A metoclopramida é um antiemético procinético amplamente utilizado, mas seu uso em pediatria é restrito devido ao perfil de segurança neurológica. O quadro clínico descrito — uma criança de 2 anos com diarreia e vômitos que desenvolve hipertonia e opistótono após atendimento médico — é clássico para reação extrapiramidal medicamentosa. É fundamental diferenciar essa condição de emergências infecciosas (meningite) ou neurológicas (convulsão). Atualmente, a ondansetrona (antagonista 5-HT3) é preferida na pediatria para o manejo de vômitos na gastroenterite aguda, pois apresenta eficácia superior e não possui o risco de efeitos extrapiramidais associados aos bloqueadores dopaminérgicos.
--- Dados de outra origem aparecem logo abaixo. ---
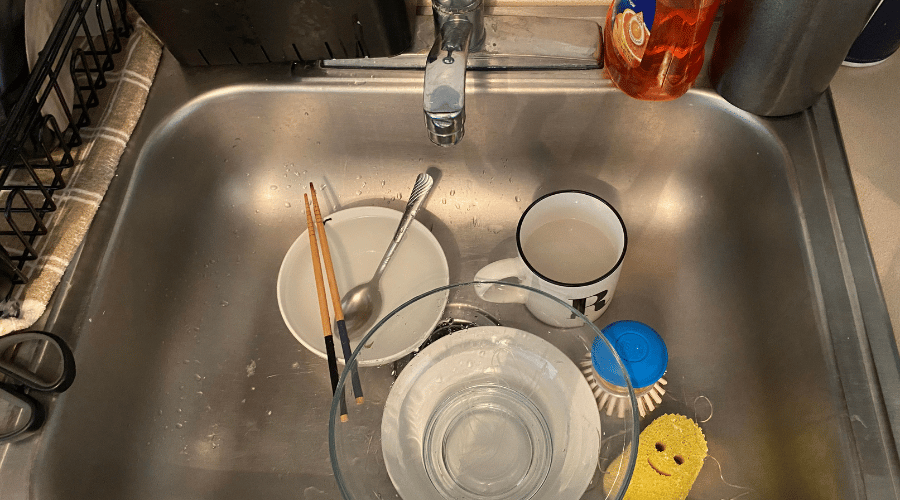 You are a GUI agent. You are given a task and a screenshot of the screen. Output one action in this format:
    pyautogui.click(x=<x>, y=<y>)
    Task: Click on the bowl
    The image size is (900, 500).
    Given the screenshot: What is the action you would take?
    (x=438, y=248) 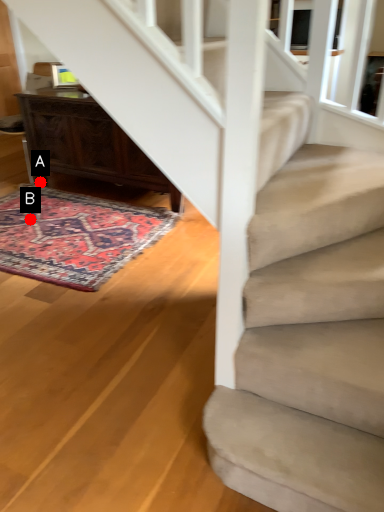 Question: Two points are circled on the image, labeled by A and B beside each circle. Which point appears farthest from the camera in this image?

Choices:
 (A) A is further
 (B) B is further

Answer: (A)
A metoclopramida é um antagonista dos receptores dopaminérgicos D2. Ao cruzar a barreira hematoencefálica, ela bloqueia esses receptores na via nigroestriatal, responsável pelo controle motor. Em crianças, devido à imaturidade do sistema nervoso central e maior sensibilidade receptora, esse bloqueio pode resultar em um desequilíbrio entre dopamina e acetilcolina, desencadeando espasmos musculares involuntários e distonias.
Os sinais incluem distonias agudas (contrações musculares sustentadas), opistótono (corpo curvado para trás), crise oculogírica (olhar fixo para cima), trismo, protrusão da língua, mímica facial pobre e, por vezes, sintomas parkinsonianos (tremor e rigidez). O quadro costuma ser súbito e assustador para os pais, mas geralmente não há alteração do nível de consciência.
O tratamento baseia-se na suspensão imediata da droga e no uso de agentes anticolinérgicos para restaurar o equilíbrio neuroquímico. O biperideno (intramuscular ou intravenoso) é a droga de escolha. Alternativamente, anti-histamínicos com propriedades anticolinérgicas, como a difenidramina, podem ser utilizados. Os sintomas costumam regredir rapidamente após a administração do antídoto.